Sting Rays & Eagle Rays are some of the more common creatures we see on our local dives. There is also a common cause of confusion when determining the differences between the two. It is not uncommon for divers and swimmers alike to have an undeserved fear of these amazing rays.
Both Stingrays and Eagle Rays behave similarly, they both lie on the seafloor often covered in sand, but the easiest difference between the two when observing, is the way they scale through the water. If you see a flap of their wings similar to a bird, you are seeing an eagle ray. If they ripple through the water like a pancake; it’s a stingray.

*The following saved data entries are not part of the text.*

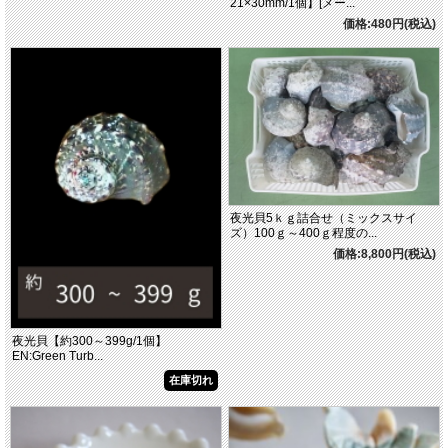
21×30mm/1個】[メー...
価格:480円(税込)
夜光貝5ｋｇ詰合せ（ミックスサイ
ズ）100ｇ～400ｇ程度の...
価格:8,800円(税込)
夜光貝【約300～399g/1個】
EN:Green Turb...
在庫切れ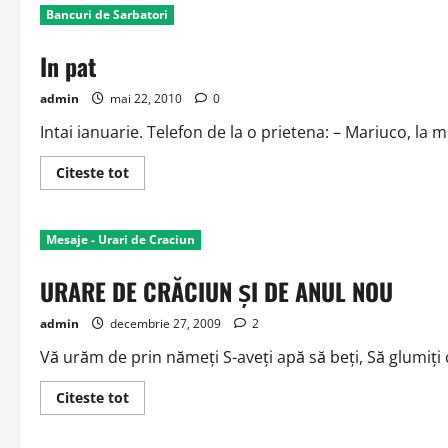
Bancuri de Sarbatori
In pat
admin
mai 22, 2010
0
Intai ianuarie. Telefon de la o prietena: – Mariuco, la m
Read
Citeste tot
more
about
In
pat
Mesaje - Urari de Craciun
URARE DE CRĂCIUN ŞI DE ANUL NOU
admin
decembrie 27, 2009
2
Vă urăm de prin nămeţi S-aveţi apă să beţi, Să glumiţi 
Read
Citeste tot
more
about
URARE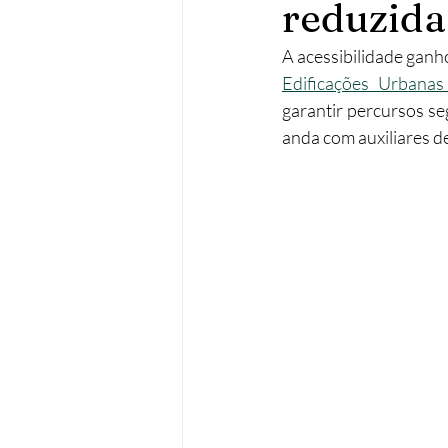
reduzida
Operações urbanísticas
Re
A acessibilidade ganho
Edificações Urbana
garantir percursos s
Acessibilidades
Remodela
anda com auxiliares d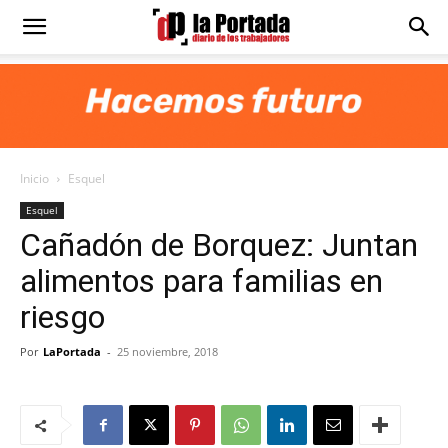
Diario
La
Inicio
Esquel
Portada
Esquel
Cañadón de Borquez: Juntan
alimentos para familias en
riesgo
Por
LaPortada
-
25 noviembre, 2018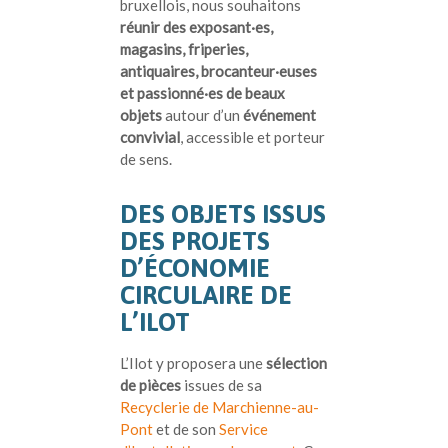
bruxellois, nous souhaitons
réunir des exposant·es,
magasins, friperies,
antiquaires, brocanteur·euses
et passionné·es de beaux
objets
autour d’un
événement
convivial
, accessible et porteur
de sens.
DES OBJETS ISSUS
DES PROJETS
D’ÉCONOMIE
CIRCULAIRE DE
L’ILOT
L’Ilot y proposera une
sélection
de pièces
issues de sa
Recyclerie de Marchienne-au-
Pont
et de son
Service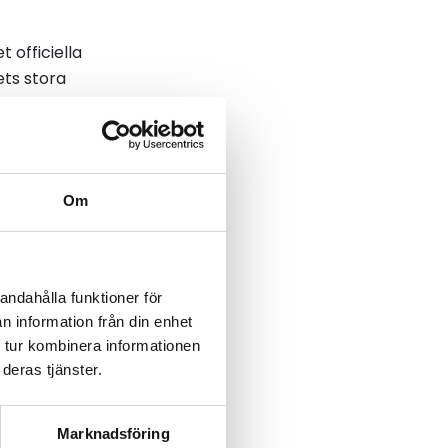
 officiella
ets stora
Om
från branschens egna
andahålla funktioner för
n information från din enhet
 tur kombinera informationen
deras tjänster.
Marknadsföring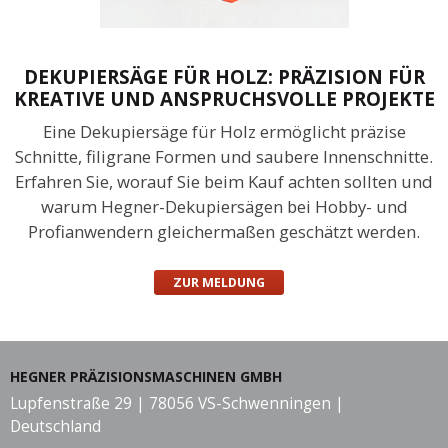
DEKUPIERSÄGE FÜR HOLZ: PRÄZISION FÜR
KREATIVE UND ANSPRUCHSVOLLE PROJEKTE
Eine Dekupiersäge für Holz ermöglicht präzise
Schnitte, filigrane Formen und saubere Innenschnitte.
Erfahren Sie, worauf Sie beim Kauf achten sollten und
warum Hegner-Dekupiersägen bei Hobby- und
Profianwendern gleichermaßen geschätzt werden.
ZUR MELDUNG
HEGNER PRÄZISIONSMASCHINEN GMBH
Lupfenstraße 29 | 78056 VS-Schwenningen |
Deutschland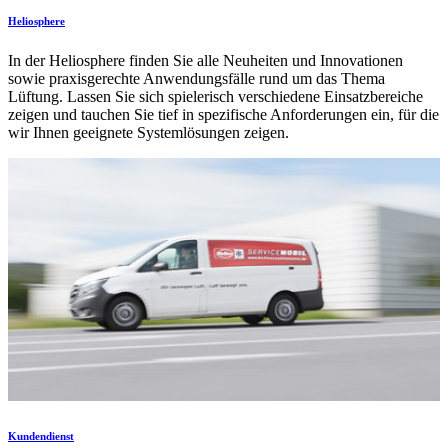
Heliosphere
In der Heliosphere finden Sie alle Neuheiten und Innovationen
sowie praxisgerechte Anwendungsfälle rund um das Thema
Lüftung. Lassen Sie sich spielerisch verschiedene Einsatzbereiche
zeigen und tauchen Sie tief in spezifische Anforderungen ein, für die
wir Ihnen geeignete Systemlösungen zeigen.
Kundendienst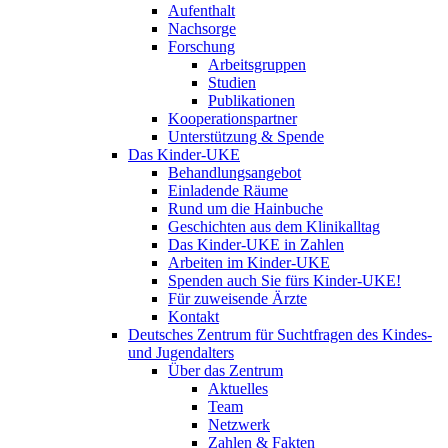
Aufenthalt
Nachsorge
Forschung
Arbeitsgruppen
Studien
Publikationen
Kooperationspartner
Unterstützung & Spende
Das Kinder-UKE
Behandlungsangebot
Einladende Räume
Rund um die Hainbuche
Geschichten aus dem Klinikalltag
Das Kinder-UKE in Zahlen
Arbeiten im Kinder-UKE
Spenden auch Sie fürs Kinder-UKE!
Für zuweisende Ärzte
Kontakt
Deutsches Zentrum für Suchtfragen des Kindes-
und Jugendalters
Über das Zentrum
Aktuelles
Team
Netzwerk
Zahlen & Fakten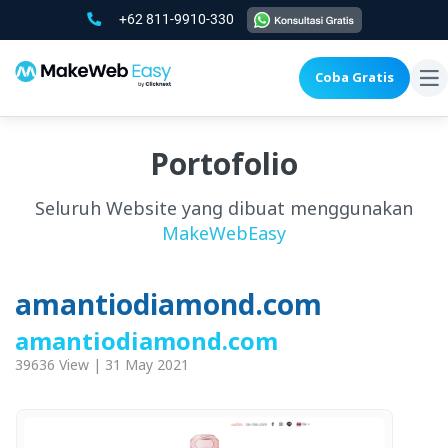
+62 811-9910-330
Coba Gratis
To
na
Portofolio
Seluruh Website yang dibuat menggunakan
MakeWebEasy
amantiodiamond.com
amantiodiamond.com
39636 View | 31 May 2021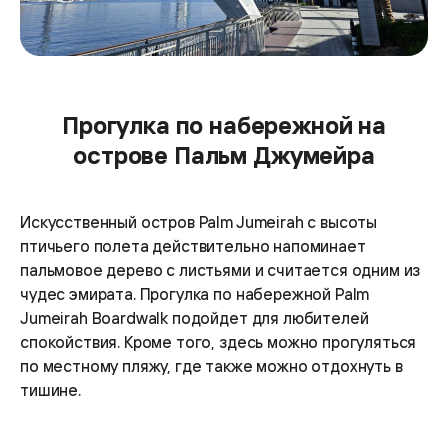
Прогулка по набережной на
острове Пальм Джумейра
Искусственный остров Palm Jumeirah с высоты
птичьего полета действительно напоминает
пальмовое дерево с листьями и считается одним из
чудес эмирата. Прогулка по набережной Palm
Jumeirah Boardwalk подойдет для любителей
спокойствия. Кроме того, здесь можно прогуляться
по местному пляжу, где также можно отдохнуть в
тишине.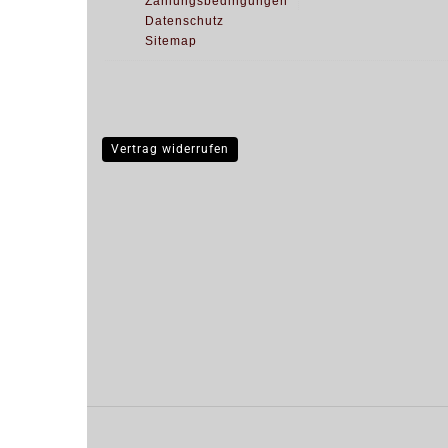
Zahlungsbedingungen
Datenschutz
Sitemap
Vertrag widerrufen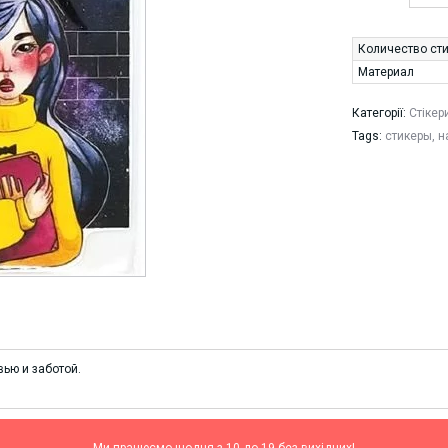
Количество ст
Материал
Категорії:
Стікер
Tags:
стикеры
,
н
ью и заботой.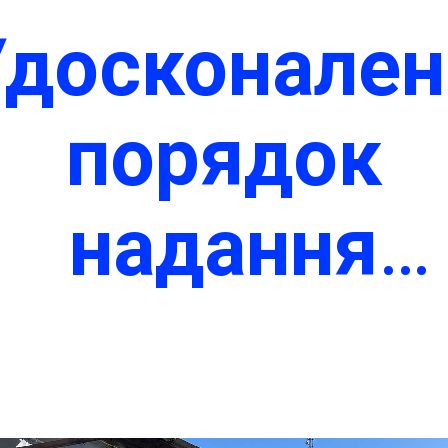
Удосконален
порядок
надання
еабілітаційн
послуг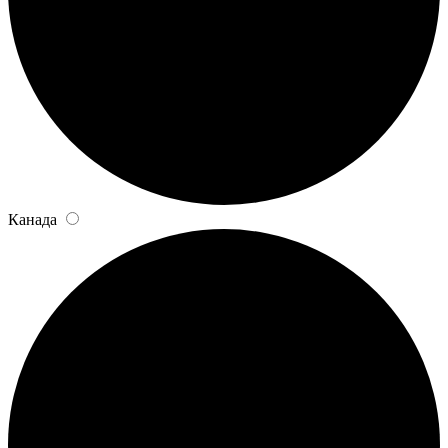
Канада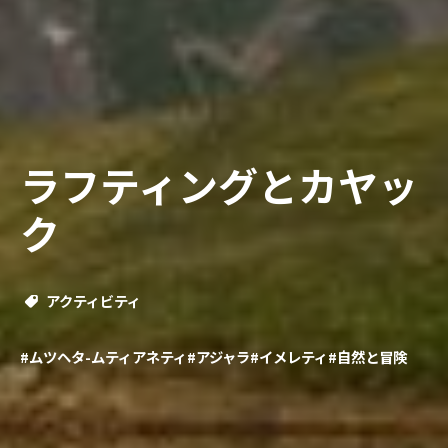
ラフティングとカヤッ
ク
アクティビティ
#ムツヘタ-ムティアネティ
#アジャラ
#イメレティ
#自然と冒険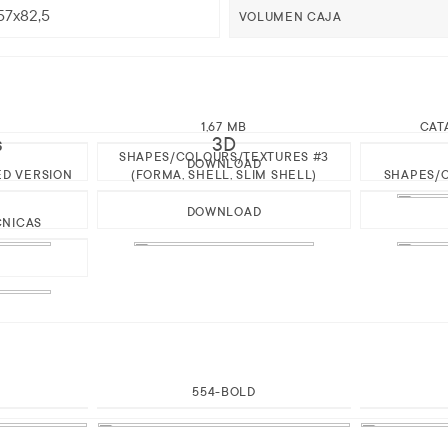
57x82,5
VOLUMEN CAJA
1,67 MB
CAT
s
3D
SHAPES/COLOURS/TEXTURES #3
DOWNLOAD
ED VERSION
(FORMA, SHELL, SLIM SHELL)
SHAPES/C
DOWNLOAD
CNICAS
554-BOLD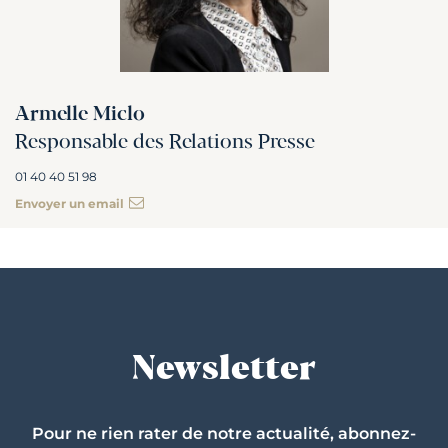
Armelle Miclo
Responsable des Relations Presse
01 40 40 51 98
Envoyer un email
Newsletter
Pour ne rien rater de notre actualité, abonnez-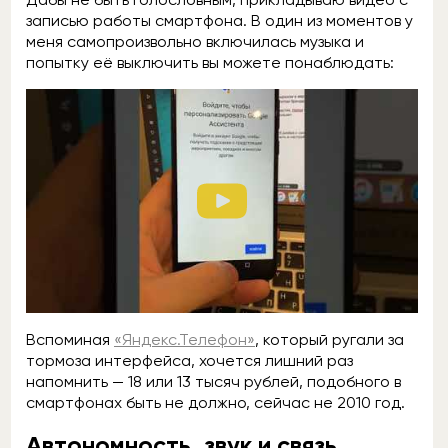
записью работы смартфона. В один из моментов у
меня самопроизвольно включилась музыка и
попытку её выключить вы можете понаблюдать:
Вспоминая
«Яндекс.Телефон»
, который ругали за
тормоза интерфейса, хочется лишний раз
напомнить — 18 или 13 тысяч рублей, подобного в
смартфонах быть не должно, сейчас не 2010 год.
Автономность, звук и связь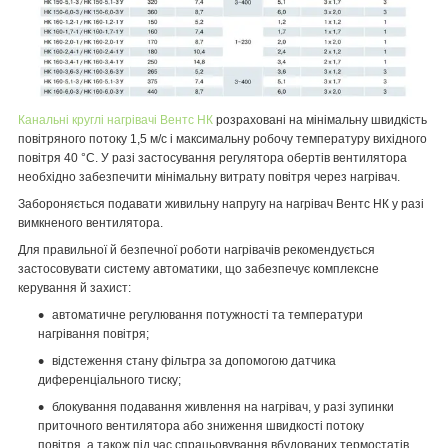
Канальні круглі нагрівачі Вентс НК
розраховані на мінімальну швидкість
повітряного потоку 1,5 м/с і максимальну робочу температуру вихідного
повітря 40 °C. У разі застосування регулятора обертів вентилятора
необхідно забезпечити мінімальну витрату повітря через нагрівач.
Забороняється подавати живильну напругу на нагрівач Вентс НК у разі
вимкненого вентилятора.
Для правильної й безпечної роботи нагрівачів рекомендується
застосовувати систему автоматики, що забезпечує комплексне
керування й захист:
автоматичне регулювання потужності та температури
нагрівання повітря;
відстеження стану фільтра за допомогою датчика
диференціального тиску;
блокування подавання живлення на нагрівач, у разі зупинки
приточного вентилятора або зниження швидкості потоку
повітря, а також під час спрацьовування вбудованих термостатів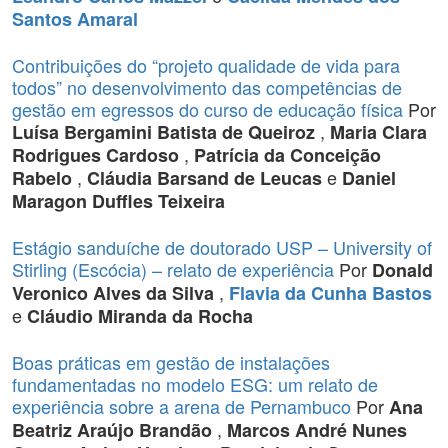
Santos Amaral
Contribuições do “projeto qualidade de vida para
todos” no desenvolvimento das competências de
gestão em egressos do curso de educação física
Por
,
Luísa Bergamini Batista de Queiroz
Maria Clara
,
Rodrigues Cardoso
Patrícia da Conceição
,
e
Rabelo
Cláudia Barsand de Leucas
Daniel
Maragon Duffles Teixeira
Estágio sanduíche de doutorado USP – University of
Stirling (Escócia) – relato de experiência
Por
Donald
,
Veronico Alves da Silva
Flavia da Cunha Bastos
e
Cláudio Miranda da Rocha
Boas práticas em gestão de instalações
fundamentadas no modelo ESG: um relato de
experiência sobre a arena de Pernambuco
Por
Ana
,
Beatriz Araújo Brandão
Marcos André Nunes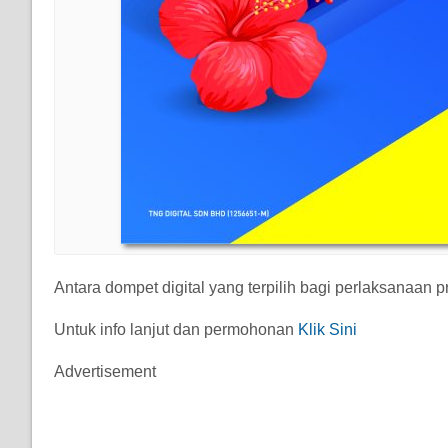
Antara dompet digital yang terpilih bagi perlaksanaan 
Untuk info lanjut dan permohonan
Klik Sini
Advertisement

A common misconception is the danger of these rays. Often I have students terrified of getting anywhere near either of the two, when in reality, these rays are often friendly, curious and fascinating to observe. There is almost no danger in observing these rays however there are a couple of signs they are becoming agitated or scared, if you see their barb raise or their wings raise up. This is your sign to give them some more space. After retreating a little you will find they return to their hidden pose for you to observe them further.
Sting rays have a fascinating life. In New Zealand we are very lucky to have a congregation of both long tall and short tail stingrays at the Poor Knights Marine Reserve in the summers. These rays often pass through the underwater arches at the knights in the hundreds. This phenomenon (referred to as ‘stacking’) is observable by recreational divers and is a bucket list dive I would highly recommend.